Live Cult was recorded live at the Marquee Club, London on 27 November 1991. The album was originally released in 1993 with the purchase of the Pure Cult: For Rockers, Ravers, Lovers and Sinners. However, only disc one of this two-disc set was included, as well as an order form to purchase disc two. In 2000, the album was re-released with both CDs.
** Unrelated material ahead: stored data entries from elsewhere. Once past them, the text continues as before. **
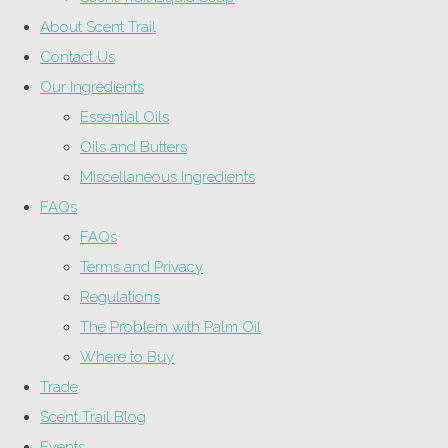
About Scent Trail
Contact Us
Our Ingredients
Essential Oils
Oils and Butters
Miscellaneous Ingredients
FAQs
FAQs
Terms and Privacy
Regulations
The Problem with Palm Oil
Where to Buy
Trade
Scent Trail Blog
Events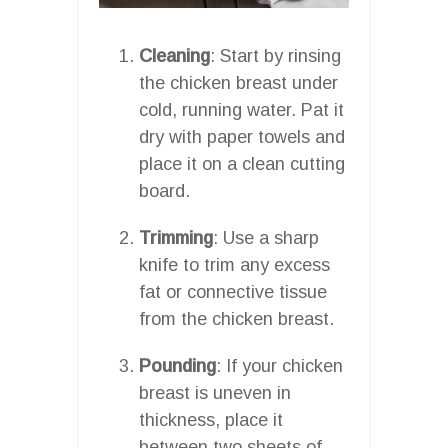
Cleaning
: Start by rinsing
the chicken breast under
cold, running water. Pat it
dry with paper towels and
place it on a clean cutting
board.
Trimming
: Use a sharp
knife to trim any excess
fat or connective tissue
from the chicken breast.
Pounding
: If your chicken
breast is uneven in
thickness, place it
between two sheets of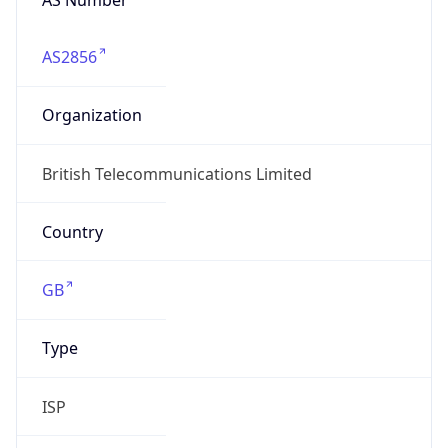
AS2856
Organization
British Telecommunications Limited
Country
GB
Type
ISP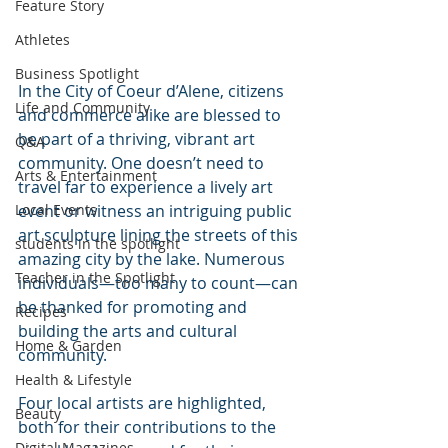
Feature Story
Athletes
Business Spotlight
In the City of Coeur d’Alene, citizens 
Life and Community
and commerce alike are blessed to 
be part of a thriving, vibrant art 
Q&A
community. One doesn’t need to 
Arts & Entertainment
travel far to experience a lively art 
event or witness an intriguing public 
Local Events
art sculpture lining the streets of this 
students in the spotlight
amazing city by the lake. Numerous 
Teacher in the Spotlight
individuals—too many to count—can 
be thanked for promoting and 
Recipes
building the arts and cultural 
Home & Garden
community.  
Health & Lifestyle
Four local artists are highlighted, 
Beauty
both for their contributions to the 
Digital Magazines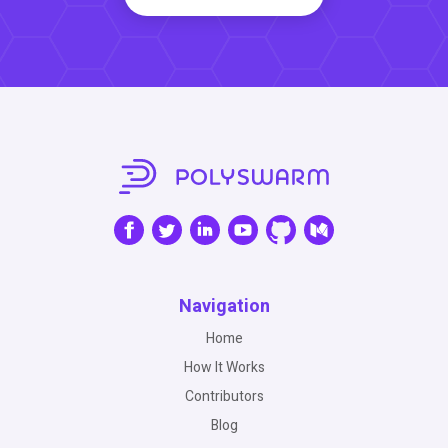
Navigation
Home
How It Works
Contributors
Blog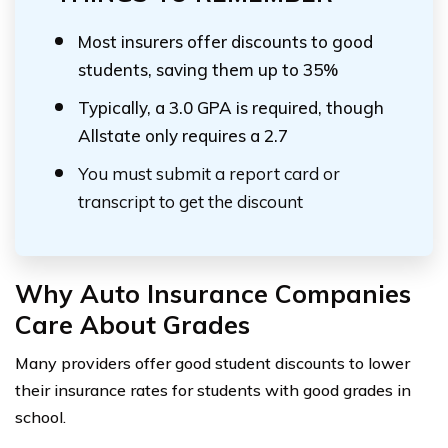
Most insurers offer discounts to good
students, saving them up to 35%
Typically, a 3.0 GPA is required, though
Allstate only requires a 2.7
You must submit a report card or
transcript to get the discount
Why Auto Insurance Companies
Care About Grades
Many providers offer good student discounts to lower
their insurance rates for students with good grades in
school.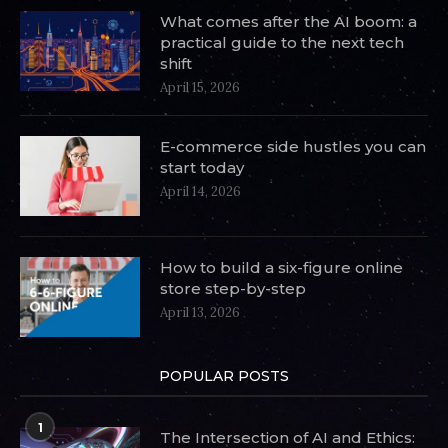
What comes after the AI boom: a
practical guide to the next tech
shift
April 15, 2026
E-commerce side hustles you can
start today
April 14, 2026
How to build a six-figure online
store step-by-step
April 13, 2026
POPULAR POSTS
1
The Intersection of AI and Ethics: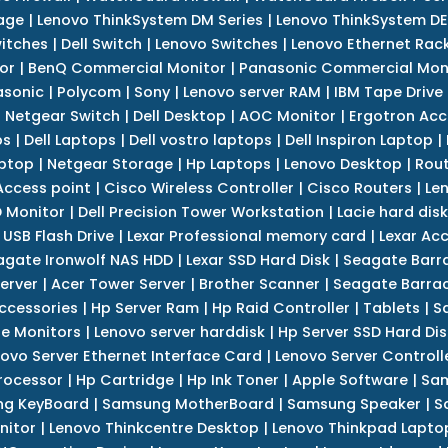
age
|
Lenovo ThinkSystem DM Series
|
Lenovo ThinkSystem DE
itches
|
Dell Switch
|
Lenovo Switches
|
Lenovo Ethernet Rac
or
|
BenQ Commercial Monitor
|
Panasonic Commercial Mon
asonic
|
Polycom
|
Sony
|
Lenovo server RAM
|
IBM Tape Drive
|
Netgear Switch
|
Dell Desktop
|
AOC Monitor
|
Ergotron Acc
ps
|
Dell Laptops
|
Dell vostro laptops
|
Dell Inspiron Laptop
|
ptop
|
Netgear Storage
|
Hp Laptops
|
Lenovo Desktop
|
Rout
Access point
|
Cisco Wireless Controller
|
Cisco Routers
|
Le
 Monitor
|
Dell Precision Tower Workstation
|
Lacie hard disk
 USB Flash Drive
|
Lexar Professional memory card
|
Lexar Ac
agate Ironwolf NAS HDD
|
Lexar SSD Hard Disk
|
Seagate Barr
erver
|
Acer Tower Server
|
Brother Scanner
|
Seagate Barrac
ccessories
|
Hp Server Ram
|
Hp Raid Controller
|
Tablets
|
S
e Monitors
|
Lenovo server harddisk
|
Hp Server SSD Hard Dis
ovo Server Ethernet Interface Card
|
Lenovo Server Controll
rocessor
|
Hp Cartridge
|
Hp Ink Toner
|
Apple Software
|
Sam
g KeyBoard
|
Samsung MotherBoard
|
Samsung Speaker
|
S
nitor
|
Lenovo Thinkcentre Desktop
|
Lenovo Thinkpad Lapto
According to the liner notes this recording was "completely live" with no overdubs or edits in the final version on CD.

===Track listing===
All tracks written by Ian Astbury and Billy Duffy.

Part One

1. "Nirvana" 4:36
2. "Lil' Devil" 2:59
3. "Spiritwalker" 3:53
4. "Horse Nation" 3:52
5. "Zap City" 5:09
6. "Brother Wolf, Sister Moon" 6:41
7. "Revolution" 6:16
8. "Love" 5:58
9. "Rain" 5:21

Part Two

1. "The Phoenix" 4:59
2. "Wild Flower" 4:14
3. "She Sells Sanctuary" 4:36
4. "Full Tilt" 4:48
5. (amplification breakdown) 5:28
6. "Peace Dog" 4:12
7. "Love Removal Machine" 5:52
8. "Earth Mofo" 6:13
9. "Fire Woman" 6:19

The track marked "amplification breakdown" refers to an unplanned break in the show when Billy Duffy's amp stopped working and had to be repaired, while Ian briefly talks with the audience to pass the time and keep the audience from getting angry with the unexpected break in the show.

===Personnel===
- The Cult
- Ian Astbury - vocals
- Billy Duffy - Guitar
- Kinley Wolfe - Bass
- Michael Lee - drums
- John Sinclair - keyboards
- Technical
- Mixed by Chris Sheldon
- Engineered by Gary Stewart

==Charts==

===Weekly charts===

| Chart (1993) | Position |
|---|---|
| Australian Albums (ARIA) | 7 |
| Dutch Albums (Album Top 100) | 31 |
| German Albums (Offizielle Top 100) | 32 |
| New Zealand Albums (RMNZ) | 1 |
| Swedish Albums (Sverigetopplistan) | 28 |
| UK Albums Chart | 1 |

===Year-end charts===

| Chart (1993) | Position |
|---|---|
| New Zealand Albums (RMNZ) | 19 |
| UK Albums (OCC) | 93 |

==Certifications==
===Pure Cult: for Rockers, Ravers, Lovers, and Sinners===

| Region | Certification | Certified units/sales |
| Australia (ARIA) | Gold | 35,000^{^} |
| Canada (Music Canada) | 2× Platinum | 200,000^{^} |
^{^} Shipments figures based on certification alone.

===Pure Cult: The Singles 1984–1995===

| Region | Certification | Certified units/sales |
| Canada (Music Canada) | Platinum | 100,000^{‡} |
^{‡} Sales+streaming figures based on certification alone.